# REQUIREMENT
Would you give back exactly the lines from the line with "Segment left kidney" through the end of the entries below, both included, but none of the pictures?

# DATA RECORDS
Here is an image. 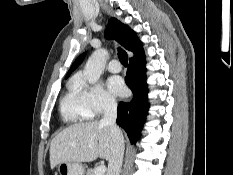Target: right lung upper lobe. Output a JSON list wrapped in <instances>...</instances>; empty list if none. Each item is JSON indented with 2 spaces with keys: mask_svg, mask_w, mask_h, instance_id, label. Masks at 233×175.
<instances>
[{
  "mask_svg": "<svg viewBox=\"0 0 233 175\" xmlns=\"http://www.w3.org/2000/svg\"><path fill=\"white\" fill-rule=\"evenodd\" d=\"M105 35L108 38H116L127 50L132 51L134 56L143 53L142 43L138 39L136 33L116 18H111L109 20ZM84 57L85 54H82L75 60L68 71L66 78L77 68Z\"/></svg>",
  "mask_w": 233,
  "mask_h": 175,
  "instance_id": "1",
  "label": "right lung upper lobe"
}]
</instances>
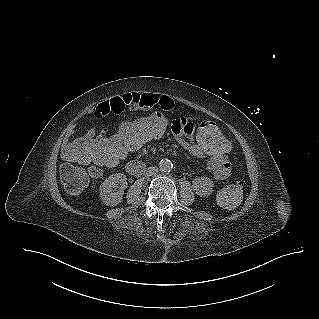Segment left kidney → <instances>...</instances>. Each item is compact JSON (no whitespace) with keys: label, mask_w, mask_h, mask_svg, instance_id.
<instances>
[{"label":"left kidney","mask_w":319,"mask_h":319,"mask_svg":"<svg viewBox=\"0 0 319 319\" xmlns=\"http://www.w3.org/2000/svg\"><path fill=\"white\" fill-rule=\"evenodd\" d=\"M213 181L208 177H198L193 180V188L200 197L209 196L213 191Z\"/></svg>","instance_id":"obj_1"}]
</instances>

# ANSWER TO THE EXERCISE
Segment left kidney → <instances>...</instances>. Each item is compact JSON (no whitespace) with keys: label, mask_w, mask_h, mask_svg, instance_id.
<instances>
[{"label":"left kidney","mask_w":319,"mask_h":319,"mask_svg":"<svg viewBox=\"0 0 319 319\" xmlns=\"http://www.w3.org/2000/svg\"><path fill=\"white\" fill-rule=\"evenodd\" d=\"M213 181L208 177H198L193 180V188L200 197L209 196L213 191Z\"/></svg>","instance_id":"obj_1"}]
</instances>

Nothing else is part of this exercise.